[[ Dataset excerpts open ]]
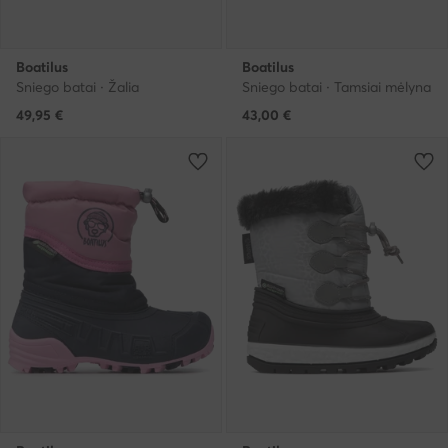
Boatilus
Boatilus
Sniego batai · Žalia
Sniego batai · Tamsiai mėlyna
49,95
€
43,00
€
[[ Dataset excerpts closed ]]
[[ Dataset excerpts open ]]
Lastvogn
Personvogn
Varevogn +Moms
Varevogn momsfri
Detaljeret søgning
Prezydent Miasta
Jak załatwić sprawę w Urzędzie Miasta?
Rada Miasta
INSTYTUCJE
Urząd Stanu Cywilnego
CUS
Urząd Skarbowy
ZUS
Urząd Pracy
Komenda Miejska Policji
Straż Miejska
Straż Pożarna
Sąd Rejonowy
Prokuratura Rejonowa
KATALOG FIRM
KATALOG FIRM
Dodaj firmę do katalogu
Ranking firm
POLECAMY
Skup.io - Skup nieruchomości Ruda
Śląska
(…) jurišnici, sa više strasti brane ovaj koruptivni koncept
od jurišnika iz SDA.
[[ Dataset excerpts closed ]]
» **What you should do**:
With the first line being the one containing "Urząd Stanu Cywilnego" and the last line the one containing "od jurišnika iz SDA.", transcribe exactly the lines above that fall in that range.

» **Task result**:
Urząd Stanu Cywilnego
CUS
Urząd Skarbowy
ZUS
Urząd Pracy
Komenda Miejska Policji
Straż Miejska
Straż Pożarna
Sąd Rejonowy
Prokuratura Rejonowa
KATALOG FIRM
KATALOG FIRM
Dodaj firmę do katalogu
Ranking firm
POLECAMY
Skup.io - Skup nieruchomości Ruda
Śląska
(…) jurišnici, sa više strasti brane ovaj koruptivni koncept
od jurišnika iz SDA.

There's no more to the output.